It’s best to use prawns with heads because the prawn fat not only gives the broth a beautiful color but also makes it much more flavorful. When peeling prawns, carefully extract the fat into a bowl and discard heads, shells and veins. Slice prawns on bias or crush into chunky pieces. Place in the bowl with the prawn fat along with fresh chili, ground pepper and fish sauce. Toss ingredients together and set aside to marinate while you prepare the rest of the ingredients.
There are different ways of cutting the opo squash for soup. I’ve seen it cut into cubes as well as thin semi-circular disks, but I prefer the matchsticks because they cook up in a flash and are much easier to eat. I like to eat the skin on most of my fruits and vegetables, especially when it has not been waxed. The thin skin of the opo squash adds a nice taste and crunch, but you can peel it off if you wish.
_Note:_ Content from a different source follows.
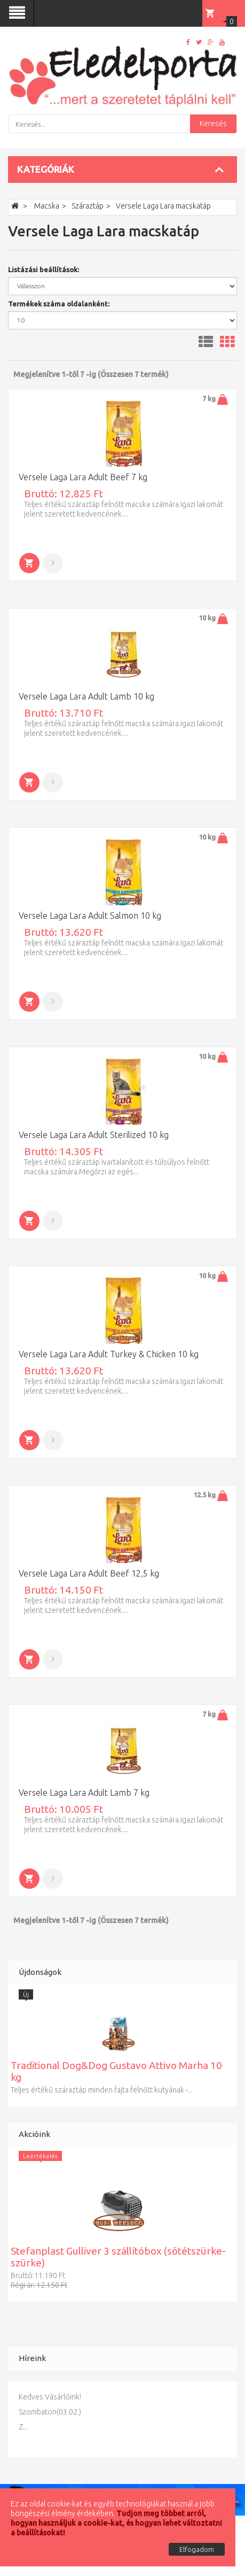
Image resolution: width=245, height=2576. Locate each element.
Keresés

Place soup pot over high heat and drizzle with a bit of olive oil. When oil is hot, throw in shallots and red chili powder. Toss until fragrant and put the prawns in. Stir quickly and as soon as prawns turn slightly pink, pour in the water. I usually don’t measure the water, instead, I just eye it based on the size of the squash and how watery I want the soup. Bring water to a roaring boil and dump the squash into the pot. Always cook and reheat vegetables or vegetable soup uncovered in order to retain the freshness and beautiful green color. There is nothing worse than mushy, olive-colored vegetables! Give it a stir and adjust seasoning. The soup is done when the opo turns a bit translucent. I like a bite to my opo, so I usually just take it off the burner as soon as the water starts to boil again. The opo will continue to cook in the broth even after you take it off the heat, so you don’t want to overcook it and have mush…unless you desire that texture. Immediately after taking it off the heat, add scallions and cilantro and give it a quick stir. You can eat this light and delicate soup alone or on top of a bit of jasmine rice.